I need to make some ground on my paper and learn a few data analysis techniques. You know how it is; you get home from a day a work and all you have the strength to do is the easy items on your to-do list.
I think the lack of energy for any substantial activity after a day in the lab is the cause of why I have relapsed and started to play video games again. They help to distract from the constant murmurings in my mind about variables I should measure and experiments I should re-run.
The forces of distraction are pulling me towards them as the minimum level of energy required to avoid them is not available. This weekend I am going to allow distractions!
This week brings with it a marker that I have had staked out for a few months; the marker is a three-month countdown timer to my transfer viva. This is essentially the only barrier between me and the next few years of continuation as a PhD student. Therefore, it is quite an important thing for me.

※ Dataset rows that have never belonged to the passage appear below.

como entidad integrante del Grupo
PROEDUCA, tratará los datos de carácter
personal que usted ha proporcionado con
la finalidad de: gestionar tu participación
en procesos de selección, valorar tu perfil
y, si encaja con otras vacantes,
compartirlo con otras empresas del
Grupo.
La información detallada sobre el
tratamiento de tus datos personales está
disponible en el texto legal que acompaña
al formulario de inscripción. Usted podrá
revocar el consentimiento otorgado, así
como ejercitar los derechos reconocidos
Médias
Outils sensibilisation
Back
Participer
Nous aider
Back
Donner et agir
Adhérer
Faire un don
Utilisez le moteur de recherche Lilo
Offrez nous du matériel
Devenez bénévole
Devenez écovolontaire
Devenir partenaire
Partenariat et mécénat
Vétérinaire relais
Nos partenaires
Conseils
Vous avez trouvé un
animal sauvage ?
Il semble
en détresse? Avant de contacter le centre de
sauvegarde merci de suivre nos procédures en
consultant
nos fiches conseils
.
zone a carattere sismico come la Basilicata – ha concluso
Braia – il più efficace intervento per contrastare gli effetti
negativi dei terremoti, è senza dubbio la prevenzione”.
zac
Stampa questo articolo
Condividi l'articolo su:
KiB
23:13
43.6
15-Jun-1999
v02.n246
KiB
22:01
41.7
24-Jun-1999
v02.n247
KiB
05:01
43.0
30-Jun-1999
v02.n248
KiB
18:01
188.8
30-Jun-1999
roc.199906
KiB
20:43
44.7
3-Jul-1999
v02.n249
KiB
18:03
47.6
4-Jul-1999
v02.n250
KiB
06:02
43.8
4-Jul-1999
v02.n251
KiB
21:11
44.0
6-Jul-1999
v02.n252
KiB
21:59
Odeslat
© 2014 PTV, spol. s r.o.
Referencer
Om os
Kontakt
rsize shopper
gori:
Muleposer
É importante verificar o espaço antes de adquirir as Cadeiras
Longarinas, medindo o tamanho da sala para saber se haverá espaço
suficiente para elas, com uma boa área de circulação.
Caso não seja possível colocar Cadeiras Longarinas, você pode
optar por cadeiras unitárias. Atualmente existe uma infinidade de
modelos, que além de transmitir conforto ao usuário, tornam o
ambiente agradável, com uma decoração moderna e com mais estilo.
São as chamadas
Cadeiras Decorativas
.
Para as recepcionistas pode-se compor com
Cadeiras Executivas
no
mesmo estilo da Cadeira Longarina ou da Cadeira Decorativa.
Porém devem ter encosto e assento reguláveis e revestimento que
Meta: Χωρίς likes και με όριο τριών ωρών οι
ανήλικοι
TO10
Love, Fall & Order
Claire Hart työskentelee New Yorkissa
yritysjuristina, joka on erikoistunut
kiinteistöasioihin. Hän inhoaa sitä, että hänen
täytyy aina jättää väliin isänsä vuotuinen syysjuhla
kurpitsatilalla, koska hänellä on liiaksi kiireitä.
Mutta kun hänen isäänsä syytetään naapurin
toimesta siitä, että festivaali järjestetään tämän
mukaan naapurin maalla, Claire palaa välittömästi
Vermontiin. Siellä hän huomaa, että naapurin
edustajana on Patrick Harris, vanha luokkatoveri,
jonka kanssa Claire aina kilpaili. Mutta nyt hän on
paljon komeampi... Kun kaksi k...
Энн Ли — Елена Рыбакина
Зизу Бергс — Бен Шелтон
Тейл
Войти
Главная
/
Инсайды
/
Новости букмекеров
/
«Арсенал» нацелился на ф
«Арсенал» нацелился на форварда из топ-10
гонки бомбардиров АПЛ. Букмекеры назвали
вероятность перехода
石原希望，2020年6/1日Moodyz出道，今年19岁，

To complete the process, I have to complete a report similar to that of a masters thesis and then have a viva, which is a grilling from two academics on your work. Of course, it won’t be anywhere as hard as the final viva, but to someone in my position, it feels as important. The reality is that it is scarce for anyone to fail, and one should not worry too much, but in a more physical reality, it feels as if it is fifty-fifty: pass or fail.
Coming up next week is a day where I have to leave at 5:30 AM. This is something that would sound like hell, but I am looking forward to the change of pace.
We are going to plant 9000 plants for a field trial; I have not been involved in the planting stage before, only the harvesting stage. It is going to hard, gruelling work, but I like to try everything once, and it will be a nice break from my day-to-day activities.
I hope next week will bring about the end of all the long days in the lab for a few weeks, so I can do some planning and get on track.
Mostly, I hope I can make a decent start on my 1st-year report as this would help relieve some of the anxiety I have towards it. I woke up thinking about it during the week; this is one of my sure signs that I am not quite altogether mentally.